:: What you need to do ::
The full set of entries below should be transcribed exactly.

(Collected data)
= Beginning of Section =
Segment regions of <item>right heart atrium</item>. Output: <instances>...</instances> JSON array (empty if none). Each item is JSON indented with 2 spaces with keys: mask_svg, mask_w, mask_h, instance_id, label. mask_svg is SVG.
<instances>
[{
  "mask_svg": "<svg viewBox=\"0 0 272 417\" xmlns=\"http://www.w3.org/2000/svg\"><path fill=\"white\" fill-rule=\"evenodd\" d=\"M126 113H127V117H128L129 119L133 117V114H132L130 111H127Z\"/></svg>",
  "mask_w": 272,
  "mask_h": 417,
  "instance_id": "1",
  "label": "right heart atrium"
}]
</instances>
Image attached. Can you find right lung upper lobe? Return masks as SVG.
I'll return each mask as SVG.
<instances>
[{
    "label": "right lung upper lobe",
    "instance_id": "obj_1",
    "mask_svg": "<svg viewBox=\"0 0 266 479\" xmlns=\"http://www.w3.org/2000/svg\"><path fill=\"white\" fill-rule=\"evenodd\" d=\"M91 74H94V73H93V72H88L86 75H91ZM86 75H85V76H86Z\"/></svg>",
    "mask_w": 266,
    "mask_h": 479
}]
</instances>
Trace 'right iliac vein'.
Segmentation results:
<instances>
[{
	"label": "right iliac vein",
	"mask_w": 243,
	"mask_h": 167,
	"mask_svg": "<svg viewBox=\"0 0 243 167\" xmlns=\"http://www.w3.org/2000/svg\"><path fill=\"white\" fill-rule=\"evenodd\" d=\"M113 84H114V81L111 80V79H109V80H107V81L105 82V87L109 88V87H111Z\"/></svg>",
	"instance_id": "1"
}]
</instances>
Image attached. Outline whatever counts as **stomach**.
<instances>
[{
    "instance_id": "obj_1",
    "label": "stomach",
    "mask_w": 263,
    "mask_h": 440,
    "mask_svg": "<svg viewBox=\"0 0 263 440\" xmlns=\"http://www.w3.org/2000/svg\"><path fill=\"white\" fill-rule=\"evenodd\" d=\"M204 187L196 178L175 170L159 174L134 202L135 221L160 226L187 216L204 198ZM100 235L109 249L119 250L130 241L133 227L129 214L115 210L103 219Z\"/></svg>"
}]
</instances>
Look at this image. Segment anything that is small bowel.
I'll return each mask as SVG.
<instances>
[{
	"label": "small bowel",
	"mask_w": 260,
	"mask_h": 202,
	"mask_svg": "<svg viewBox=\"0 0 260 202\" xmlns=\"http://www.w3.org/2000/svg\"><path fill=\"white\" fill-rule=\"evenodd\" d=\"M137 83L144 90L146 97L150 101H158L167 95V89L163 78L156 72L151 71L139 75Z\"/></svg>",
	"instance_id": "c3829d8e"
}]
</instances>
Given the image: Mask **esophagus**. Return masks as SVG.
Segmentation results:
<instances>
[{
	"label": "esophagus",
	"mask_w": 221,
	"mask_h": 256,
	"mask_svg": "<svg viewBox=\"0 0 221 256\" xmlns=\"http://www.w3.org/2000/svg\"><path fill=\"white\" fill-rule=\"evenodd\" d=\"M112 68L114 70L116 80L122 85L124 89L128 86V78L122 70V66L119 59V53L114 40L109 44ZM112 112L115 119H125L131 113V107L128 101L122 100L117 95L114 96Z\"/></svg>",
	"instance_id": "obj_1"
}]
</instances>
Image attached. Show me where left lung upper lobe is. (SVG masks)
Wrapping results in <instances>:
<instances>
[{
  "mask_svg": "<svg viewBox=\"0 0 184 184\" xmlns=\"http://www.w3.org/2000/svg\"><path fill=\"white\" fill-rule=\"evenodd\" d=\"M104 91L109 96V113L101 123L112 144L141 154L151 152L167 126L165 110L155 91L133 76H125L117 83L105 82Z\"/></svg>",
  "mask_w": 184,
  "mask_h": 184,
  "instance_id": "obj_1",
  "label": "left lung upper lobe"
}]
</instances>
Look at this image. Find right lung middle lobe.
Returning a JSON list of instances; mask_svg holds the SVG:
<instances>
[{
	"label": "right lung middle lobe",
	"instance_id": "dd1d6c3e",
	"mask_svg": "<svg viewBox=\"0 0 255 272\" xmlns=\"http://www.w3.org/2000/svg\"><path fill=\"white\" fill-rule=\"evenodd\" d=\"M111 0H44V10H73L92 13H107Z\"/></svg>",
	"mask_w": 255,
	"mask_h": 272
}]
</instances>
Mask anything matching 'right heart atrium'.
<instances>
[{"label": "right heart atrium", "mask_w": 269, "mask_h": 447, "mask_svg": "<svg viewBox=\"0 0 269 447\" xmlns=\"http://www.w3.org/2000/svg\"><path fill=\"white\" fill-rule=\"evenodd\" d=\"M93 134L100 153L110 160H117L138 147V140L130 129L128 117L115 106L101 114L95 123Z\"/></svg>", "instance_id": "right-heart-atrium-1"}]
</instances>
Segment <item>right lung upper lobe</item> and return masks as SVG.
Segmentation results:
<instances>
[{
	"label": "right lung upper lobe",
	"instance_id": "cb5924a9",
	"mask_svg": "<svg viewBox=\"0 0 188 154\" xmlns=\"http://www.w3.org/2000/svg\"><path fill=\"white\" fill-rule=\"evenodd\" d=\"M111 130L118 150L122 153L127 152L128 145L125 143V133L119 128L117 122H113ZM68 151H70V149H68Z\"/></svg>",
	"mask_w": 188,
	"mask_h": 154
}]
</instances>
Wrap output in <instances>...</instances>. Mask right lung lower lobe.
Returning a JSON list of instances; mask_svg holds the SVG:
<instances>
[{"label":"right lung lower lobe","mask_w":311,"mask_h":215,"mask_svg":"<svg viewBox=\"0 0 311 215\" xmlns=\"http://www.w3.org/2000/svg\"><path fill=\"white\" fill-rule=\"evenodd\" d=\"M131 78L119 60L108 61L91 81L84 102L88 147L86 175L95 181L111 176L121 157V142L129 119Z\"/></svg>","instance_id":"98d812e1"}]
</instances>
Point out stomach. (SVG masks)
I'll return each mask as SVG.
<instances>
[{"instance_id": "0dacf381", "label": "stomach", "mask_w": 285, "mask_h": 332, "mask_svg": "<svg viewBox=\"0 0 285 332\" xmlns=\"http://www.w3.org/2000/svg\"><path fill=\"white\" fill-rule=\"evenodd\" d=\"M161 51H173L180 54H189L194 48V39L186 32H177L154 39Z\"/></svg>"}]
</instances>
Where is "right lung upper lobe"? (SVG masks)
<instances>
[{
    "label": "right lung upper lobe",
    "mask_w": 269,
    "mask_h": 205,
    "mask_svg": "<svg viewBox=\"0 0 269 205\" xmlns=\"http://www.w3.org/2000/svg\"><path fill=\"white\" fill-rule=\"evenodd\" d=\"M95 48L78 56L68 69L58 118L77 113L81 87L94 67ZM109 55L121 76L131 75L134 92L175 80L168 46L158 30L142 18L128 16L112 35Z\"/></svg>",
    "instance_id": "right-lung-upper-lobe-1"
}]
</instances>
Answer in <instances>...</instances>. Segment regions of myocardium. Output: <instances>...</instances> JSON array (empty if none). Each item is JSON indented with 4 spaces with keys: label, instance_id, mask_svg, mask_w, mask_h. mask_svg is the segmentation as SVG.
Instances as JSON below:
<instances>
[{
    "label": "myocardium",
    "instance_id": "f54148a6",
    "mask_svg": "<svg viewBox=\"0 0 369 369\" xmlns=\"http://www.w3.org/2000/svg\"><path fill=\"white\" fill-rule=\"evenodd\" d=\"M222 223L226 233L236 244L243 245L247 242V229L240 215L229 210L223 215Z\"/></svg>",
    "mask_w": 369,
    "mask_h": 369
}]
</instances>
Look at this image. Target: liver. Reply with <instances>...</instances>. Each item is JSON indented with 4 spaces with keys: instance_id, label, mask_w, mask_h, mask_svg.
= End of Section =
:: Answer for the task ::
Segment regions of <item>right heart atrium</item>. Output: <instances>...</instances> JSON array (empty if none). Each item is JSON indented with 2 spaces with keys: mask_svg, mask_w, mask_h, instance_id, label. mask_svg is SVG.
<instances>
[{
  "mask_svg": "<svg viewBox=\"0 0 272 417\" xmlns=\"http://www.w3.org/2000/svg\"><path fill=\"white\" fill-rule=\"evenodd\" d=\"M126 113H127V117H128L129 119L133 117V114H132L130 111H127Z\"/></svg>",
  "mask_w": 272,
  "mask_h": 417,
  "instance_id": "1",
  "label": "right heart atrium"
}]
</instances>
Image attached. Can you find right lung upper lobe? Return masks as SVG.
I'll return each mask as SVG.
<instances>
[{
    "label": "right lung upper lobe",
    "instance_id": "obj_1",
    "mask_svg": "<svg viewBox=\"0 0 266 479\" xmlns=\"http://www.w3.org/2000/svg\"><path fill=\"white\" fill-rule=\"evenodd\" d=\"M91 74H94V73H93V72H88L86 75H91ZM86 75H85V76H86Z\"/></svg>",
    "mask_w": 266,
    "mask_h": 479
}]
</instances>
Trace 'right iliac vein'.
Segmentation results:
<instances>
[{
	"label": "right iliac vein",
	"mask_w": 243,
	"mask_h": 167,
	"mask_svg": "<svg viewBox=\"0 0 243 167\" xmlns=\"http://www.w3.org/2000/svg\"><path fill=\"white\" fill-rule=\"evenodd\" d=\"M113 84H114V81L111 80V79H109V80H107V81L105 82V87L109 88V87H111Z\"/></svg>",
	"instance_id": "1"
}]
</instances>
Image attached. Outline whatever counts as **stomach**.
<instances>
[{
    "instance_id": "obj_1",
    "label": "stomach",
    "mask_w": 263,
    "mask_h": 440,
    "mask_svg": "<svg viewBox=\"0 0 263 440\" xmlns=\"http://www.w3.org/2000/svg\"><path fill=\"white\" fill-rule=\"evenodd\" d=\"M204 187L196 178L175 170L159 174L134 202L135 221L160 226L187 216L204 198ZM100 235L109 249L119 250L130 241L133 227L129 214L115 210L103 219Z\"/></svg>"
}]
</instances>
Look at this image. Segment anything that is small bowel.
I'll return each mask as SVG.
<instances>
[{
	"label": "small bowel",
	"mask_w": 260,
	"mask_h": 202,
	"mask_svg": "<svg viewBox=\"0 0 260 202\" xmlns=\"http://www.w3.org/2000/svg\"><path fill=\"white\" fill-rule=\"evenodd\" d=\"M137 83L144 90L146 97L150 101H158L167 95V89L163 78L156 72L151 71L139 75Z\"/></svg>",
	"instance_id": "c3829d8e"
}]
</instances>
Given the image: Mask **esophagus**. Return masks as SVG.
Segmentation results:
<instances>
[{
	"label": "esophagus",
	"mask_w": 221,
	"mask_h": 256,
	"mask_svg": "<svg viewBox=\"0 0 221 256\" xmlns=\"http://www.w3.org/2000/svg\"><path fill=\"white\" fill-rule=\"evenodd\" d=\"M112 68L114 70L116 80L122 85L124 89L128 86V78L122 70V66L119 59V53L114 40L109 44ZM112 112L115 119H125L131 113V107L128 101L122 100L117 95L114 96Z\"/></svg>",
	"instance_id": "obj_1"
}]
</instances>
Image attached. Show me where left lung upper lobe is. (SVG masks)
Wrapping results in <instances>:
<instances>
[{
  "mask_svg": "<svg viewBox=\"0 0 184 184\" xmlns=\"http://www.w3.org/2000/svg\"><path fill=\"white\" fill-rule=\"evenodd\" d=\"M104 91L109 96V113L101 123L112 144L141 154L151 152L167 126L165 110L155 91L133 76H125L117 83L105 82Z\"/></svg>",
  "mask_w": 184,
  "mask_h": 184,
  "instance_id": "obj_1",
  "label": "left lung upper lobe"
}]
</instances>
Look at this image. Find right lung middle lobe.
Returning a JSON list of instances; mask_svg holds the SVG:
<instances>
[{
	"label": "right lung middle lobe",
	"instance_id": "dd1d6c3e",
	"mask_svg": "<svg viewBox=\"0 0 255 272\" xmlns=\"http://www.w3.org/2000/svg\"><path fill=\"white\" fill-rule=\"evenodd\" d=\"M111 0H44V10H73L92 13H107Z\"/></svg>",
	"mask_w": 255,
	"mask_h": 272
}]
</instances>
Mask anything matching 'right heart atrium'.
<instances>
[{"label": "right heart atrium", "mask_w": 269, "mask_h": 447, "mask_svg": "<svg viewBox=\"0 0 269 447\" xmlns=\"http://www.w3.org/2000/svg\"><path fill=\"white\" fill-rule=\"evenodd\" d=\"M93 134L100 153L110 160H117L138 147V140L130 129L128 117L115 106L101 114L95 123Z\"/></svg>", "instance_id": "right-heart-atrium-1"}]
</instances>
Segment <item>right lung upper lobe</item> and return masks as SVG.
Segmentation results:
<instances>
[{
	"label": "right lung upper lobe",
	"instance_id": "cb5924a9",
	"mask_svg": "<svg viewBox=\"0 0 188 154\" xmlns=\"http://www.w3.org/2000/svg\"><path fill=\"white\" fill-rule=\"evenodd\" d=\"M111 130L118 150L122 153L127 152L128 145L125 143V133L119 128L117 122H113ZM68 151H70V149H68Z\"/></svg>",
	"mask_w": 188,
	"mask_h": 154
}]
</instances>
Wrap output in <instances>...</instances>. Mask right lung lower lobe.
Returning a JSON list of instances; mask_svg holds the SVG:
<instances>
[{"label":"right lung lower lobe","mask_w":311,"mask_h":215,"mask_svg":"<svg viewBox=\"0 0 311 215\" xmlns=\"http://www.w3.org/2000/svg\"><path fill=\"white\" fill-rule=\"evenodd\" d=\"M131 78L119 60L108 61L91 81L84 102L88 147L86 175L95 181L111 176L121 157V142L129 119Z\"/></svg>","instance_id":"98d812e1"}]
</instances>
Point out stomach. (SVG masks)
I'll return each mask as SVG.
<instances>
[{"instance_id": "0dacf381", "label": "stomach", "mask_w": 285, "mask_h": 332, "mask_svg": "<svg viewBox=\"0 0 285 332\" xmlns=\"http://www.w3.org/2000/svg\"><path fill=\"white\" fill-rule=\"evenodd\" d=\"M161 51H173L180 54H189L194 48V39L186 32H177L154 39Z\"/></svg>"}]
</instances>
Where is "right lung upper lobe"? (SVG masks)
<instances>
[{
    "label": "right lung upper lobe",
    "mask_w": 269,
    "mask_h": 205,
    "mask_svg": "<svg viewBox=\"0 0 269 205\" xmlns=\"http://www.w3.org/2000/svg\"><path fill=\"white\" fill-rule=\"evenodd\" d=\"M95 48L78 56L68 69L58 118L77 113L81 87L94 67ZM109 55L121 76L131 75L134 92L175 80L168 46L158 30L142 18L128 16L112 35Z\"/></svg>",
    "instance_id": "right-lung-upper-lobe-1"
}]
</instances>
Answer in <instances>...</instances>. Segment regions of myocardium. Output: <instances>...</instances> JSON array (empty if none). Each item is JSON indented with 4 spaces with keys: label, instance_id, mask_svg, mask_w, mask_h. mask_svg is the segmentation as SVG.
Instances as JSON below:
<instances>
[{
    "label": "myocardium",
    "instance_id": "f54148a6",
    "mask_svg": "<svg viewBox=\"0 0 369 369\" xmlns=\"http://www.w3.org/2000/svg\"><path fill=\"white\" fill-rule=\"evenodd\" d=\"M222 223L226 233L236 244L243 245L247 242V229L240 215L229 210L223 215Z\"/></svg>",
    "mask_w": 369,
    "mask_h": 369
}]
</instances>
Look at this image. Target: liver. Reply with <instances>...</instances>. Each item is JSON indented with 4 spaces with keys: instance_id, label, mask_w, mask_h, mask_svg.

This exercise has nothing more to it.